The agreement was publicly announced last June on the eve of a jury trial in the class-action lawsuit. It required the judge's approval, which he gave Thursday.
Attorneys for Under Armour told the judge that the company maintains that it did nothing wrong and settled solely to avoid the cost and distraction of continued litigation. Plank has no personal liability to pay any portion of the $434 million, the judge noted.
The settlement was approved even as Under Armour's stock price soared Thursday following the release of quarterly earnings that show the company beating forecasts. The company expects its operating loss for the fiscal year to be $176 million to $196 million, down from the previous forecast of a $220 million to $240 million loss.
Plank said on the morning earnings call that the company would begin moving into its new, global headquarters in South Baltimore next week. Approximately 1,500 Under Armour employees are expected to work there.
Beginning with an initial public offering in 2005, Under Armour enticed investors by reporting 26 consecutive quarters with net revenue growth of greater than 20%. The streak became key to Under Armour's identity and Plank often spoke of the brand as a "growth company."
That streak, however, broke in 2017. Under Armour reported quarterly revenues lower than expected, and the chief finance officer suddenly resigned. Shares plunged by about 25%.
Investors filed a class-action lawsuit against the company, accusing Plank and other executives of manipulating sales figures to inflate revenues. Those tactics kept the streak going well after key sales in North America slumped, according to the lawsuit.
A Securities and Exchange Commission investigation echoed the allegations and accused Under Armour of misleading investors about quarterly revenues. Under Armour agreed to pay $9 million to settle those charges. The company admitted no wrongdoing.
Under Armour leaders allegedly offered discounts and incentives to entice big customers to accept orders in earlier quarters. Known as "pull-forwards," the tactic allowed executives to prop up current quarters with future sales, masking a declining demand for Under Armour T-shirts, shorts and shoes in North America, investors alleged in the lawsuit.

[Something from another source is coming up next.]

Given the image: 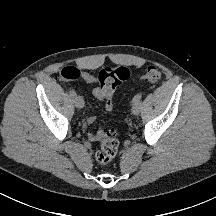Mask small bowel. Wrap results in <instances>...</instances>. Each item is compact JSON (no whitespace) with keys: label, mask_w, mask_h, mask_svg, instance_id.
Segmentation results:
<instances>
[{"label":"small bowel","mask_w":216,"mask_h":216,"mask_svg":"<svg viewBox=\"0 0 216 216\" xmlns=\"http://www.w3.org/2000/svg\"><path fill=\"white\" fill-rule=\"evenodd\" d=\"M79 77L82 80H84L86 83L93 86L92 92H93L94 97L97 98L99 101L104 102L106 109L110 110L112 106L108 105L107 100H108V98H111L112 94L107 95L103 92V90L101 89V87L98 83L97 78L93 74H91L87 71H83V70L79 71ZM95 120H96V116L94 114L90 113L86 117L85 123L87 126H90L95 122ZM89 139L91 141H97L99 139V134L98 133H90Z\"/></svg>","instance_id":"1"}]
</instances>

"Not only did defendants conceal the pull forward scheme from investors, but they also hid it from PwC [PricewaterhouseCoopers LLP], UA's outside auditor," investors' attorneys wrote in court documents. "UA executives even secretly doctored a report that went to PwC, deleting the phrase 'pull forward,' and replacing it with the euphemistic 'customer requested early shipments..'"
The attorneys also wrote, "Plank admitted internally that UA was 'guilty' of doing pull forwards and that the pull forwards were not 'healthy' and a 'bubble.'"
Plank did not attend Thursday's settlement hearing. He stepped down as CEO in late 2019 but returned last April to lead the company through its current turnaround.
Under Armour continues to embark on what Plank has called a "reset," as the brand works to reduce its products by about one-quarter and end its reliance on discounts.
On Thursday's earnings call, Plank said he wants to compete with other sports brands on "science and design," not price. And the company plans to pour money into marketing, telling athletes young and old how Under Armour's T-shirts, shorts and shoes will help them win.
"It's really about selling so much more of so much less," Plank told investors.